Голос оттуда: 1919–1934 - Страница 111


К оглавлению

111

И вот для успокоения одних, для устрашения других мною была составлена и напечатана в редактируемой мною газете небольшая прокламация. Что, вот-де, если между русскими бывают плохие люди, почему не быть им среди евреев? Ваших гатчинских евреев вы хорошо знаете. Их всего пять-шесть семейств. Знали их ваши отцы, и деды, и прадеды, потому что живут они здесь со времен Павла I. Видали ли вы от них зло? И потому с каждым, кто посягнет на чужое имущество или жизнь, и т. д.

Прокламация эта прошла через цензуру начштаба, сурового и весьма монархичного капитана Видягина, подписана была генералом графом Паленом и затем расклеена на столбах.

И честью свидетельствую, что не вследствие моих слов, а вследствие того великого и чистого духа, каким была пропитана вся армия — от генералов до солдат, никаких обид, зол и утеснений не чинилось никому из мирных жителей Гатчины и окрестностей, без различия крови и веры.


P. S. В заключение — на десерт — еще кусочек из дневника М. С. Маргулиеса.

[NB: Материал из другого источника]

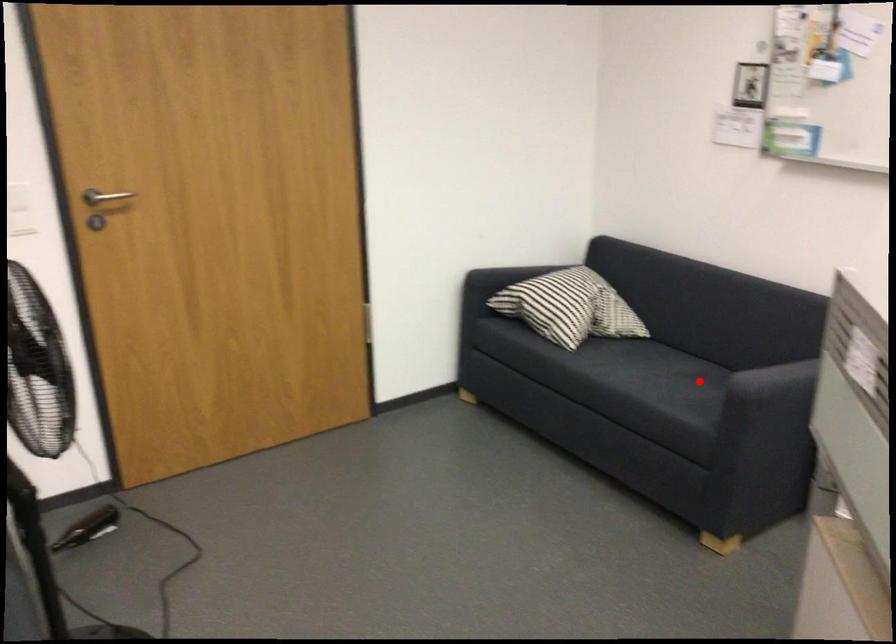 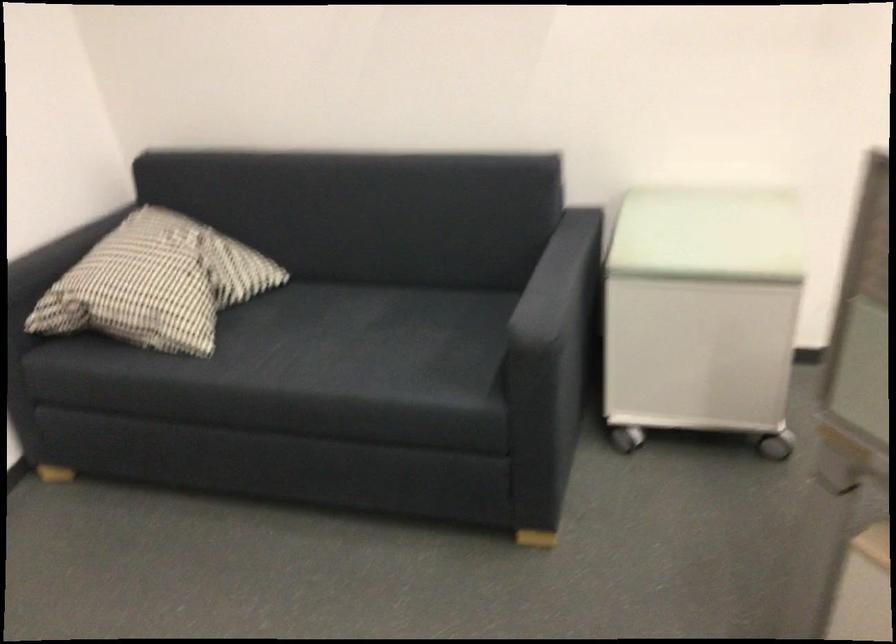 Locate, in the second image, the point that corresponds to the highlighted location in the first image.

(410, 327)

«Заходил Проппер — объявляет себя федералистом, вне федерации не видит спасения. Поздравил его с тем, что в России теперь два федералиста: он и я.

Проппер прибавил: и Г. Л. Кирдецов.

Значит, три».

Компания небольшая, но почтенная. И все это всерьез, без улыбки, в стиле английского юмора.

А книгу прочтут многие, и многие с удовольствием. В ней пропасть зла, насмешек, анекдотов, сплетен. Это всегда сладко читателю.

Памятная книжка

Нам пришлось недавно на одном вечере встретиться с дамой-француженкой, прекрасно одетой с тем утонченным вкусом, когда простота и изящество костюма как бы совсем затушевывают его дорогую роскошь.

На ней было прелестное платьице из белого матового крепдешина, расшитое вдоль выреза декольте и по подолу сложным и необычайно тонким рисунком гладью из блестящего шелка и серебра. Мило улыбнувшись на наш комплимент, дама заметила: «Вряд ли из тысячи мужчин один поймет всю красоту этой глади. А по трудности с ней можно сравнить лишь те старинные кружева, которые так поражают и восхищают женские сердца и глаза в музее Клюни, в верхнем этаже. Над такой работой можно ослепнуть. И представьте себе: такие вышивки делаются руками ваших молодых соотечественниц, беженок. Модный Париж высоко ценит их работу. У нас так не делают больше».

На другой день мы навели некоторые справки, и вот что оказалось.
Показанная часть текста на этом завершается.